In the entries below, go to the line containing "Ferrari 456 M GT/GTA Parts" and repeat it along with every later line, exactly.

→ Records provided
⟨

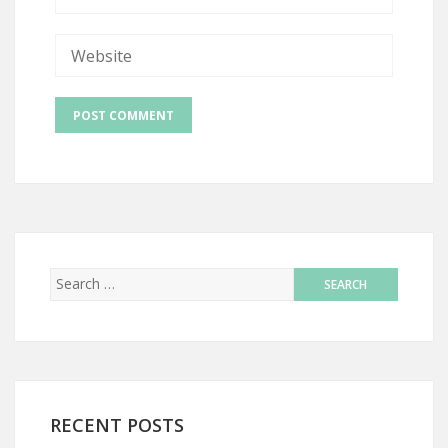
RECENT POSTS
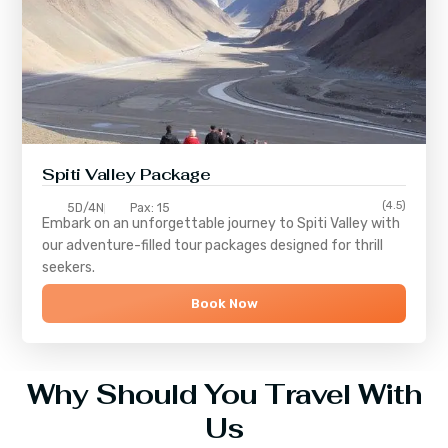
Spiti Valley Package
(4.5)
5D/4N
Pax: 15
Embark on an unforgettable journey to
Spiti Valley
with
our adventure-filled tour packages designed for thrill
seekers.
Book Now
Why Should You Travel With
Us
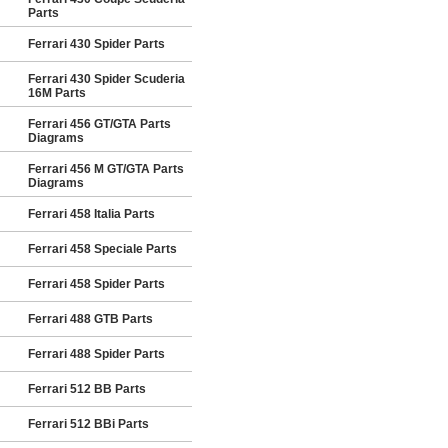
Parts
Ferrari 430 Spider Parts
Ferrari 430 Spider Scuderia
16M Parts
Ferrari 456 GT/GTA Parts
Diagrams
Ferrari 456 M GT/GTA Parts
Diagrams
Ferrari 458 Italia Parts
Ferrari 458 Speciale Parts
Ferrari 458 Spider Parts
Ferrari 488 GTB Parts
Ferrari 488 Spider Parts
Ferrari 512 BB Parts
Ferrari 512 BBi Parts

⟩

→ Answer for this exercise
Ferrari 456 M GT/GTA Parts
Diagrams
Ferrari 458 Italia Parts
Ferrari 458 Speciale Parts
Ferrari 458 Spider Parts
Ferrari 488 GTB Parts
Ferrari 488 Spider Parts
Ferrari 512 BB Parts
Ferrari 512 BBi Parts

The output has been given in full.